Problem description: Show each line from the listing that includes the word "Blog".

Input:

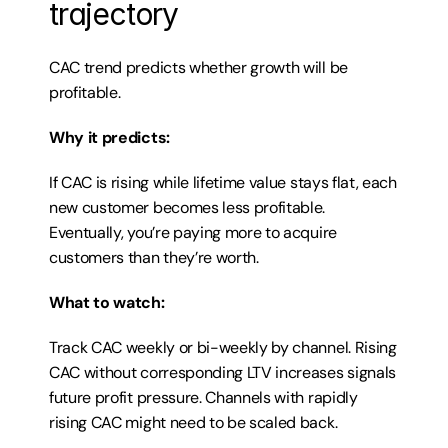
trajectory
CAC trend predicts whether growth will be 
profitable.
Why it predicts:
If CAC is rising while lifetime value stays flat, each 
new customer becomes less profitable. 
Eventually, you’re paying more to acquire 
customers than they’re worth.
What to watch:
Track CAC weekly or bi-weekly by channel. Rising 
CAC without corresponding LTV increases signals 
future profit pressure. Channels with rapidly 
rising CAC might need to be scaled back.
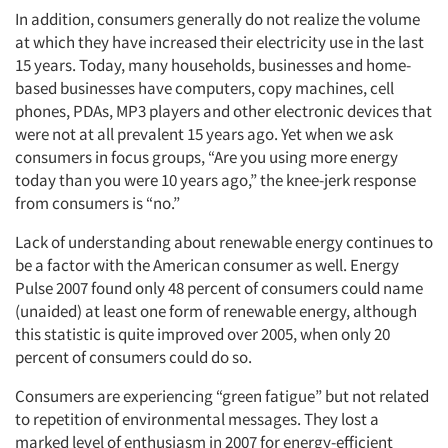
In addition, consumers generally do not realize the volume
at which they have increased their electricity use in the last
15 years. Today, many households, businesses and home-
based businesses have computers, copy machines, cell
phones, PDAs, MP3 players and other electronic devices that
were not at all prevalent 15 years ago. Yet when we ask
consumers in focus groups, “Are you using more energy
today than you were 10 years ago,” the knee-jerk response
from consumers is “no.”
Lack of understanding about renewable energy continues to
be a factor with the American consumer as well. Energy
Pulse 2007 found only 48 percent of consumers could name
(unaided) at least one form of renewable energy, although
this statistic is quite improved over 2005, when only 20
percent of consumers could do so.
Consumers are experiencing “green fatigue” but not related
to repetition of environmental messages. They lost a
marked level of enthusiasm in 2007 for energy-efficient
--
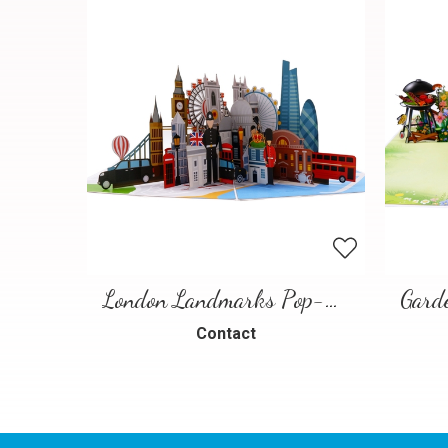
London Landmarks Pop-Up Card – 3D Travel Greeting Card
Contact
* * *
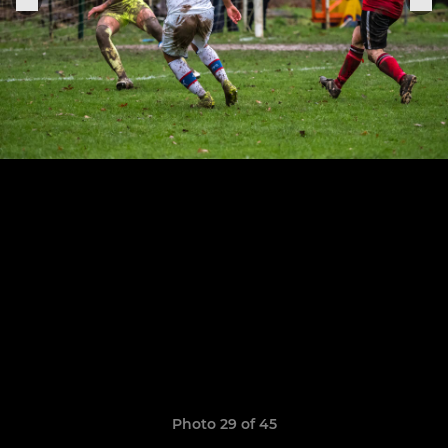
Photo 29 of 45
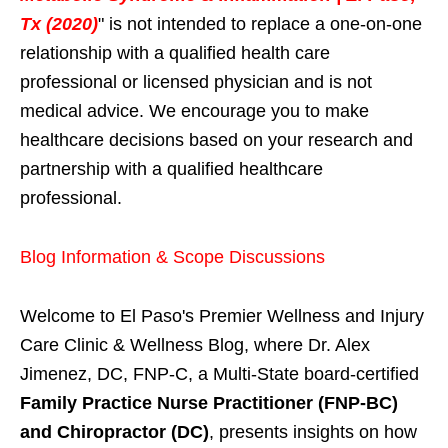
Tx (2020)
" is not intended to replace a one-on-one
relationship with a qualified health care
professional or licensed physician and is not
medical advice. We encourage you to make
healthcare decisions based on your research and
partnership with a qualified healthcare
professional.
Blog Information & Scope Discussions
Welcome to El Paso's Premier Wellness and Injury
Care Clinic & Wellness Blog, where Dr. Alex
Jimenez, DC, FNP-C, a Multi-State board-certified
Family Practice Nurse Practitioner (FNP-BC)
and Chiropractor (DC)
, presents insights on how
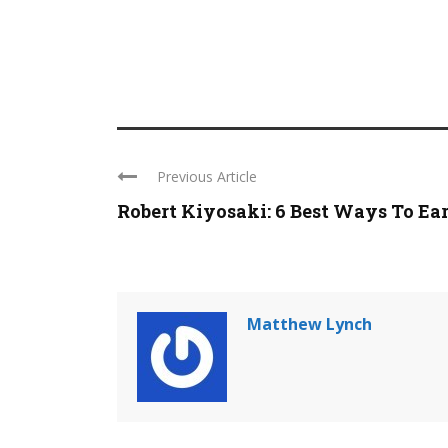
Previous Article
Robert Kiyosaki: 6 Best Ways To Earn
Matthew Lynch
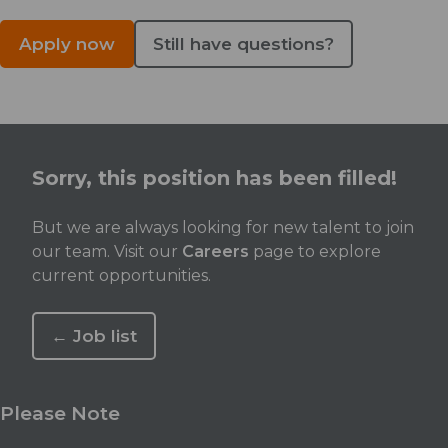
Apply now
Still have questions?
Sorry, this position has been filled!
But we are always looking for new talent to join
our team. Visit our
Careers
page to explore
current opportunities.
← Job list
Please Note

Output for this task:
Blog Information & Scope Discussions
Care Clinic & Wellness Blog, where Dr. Alex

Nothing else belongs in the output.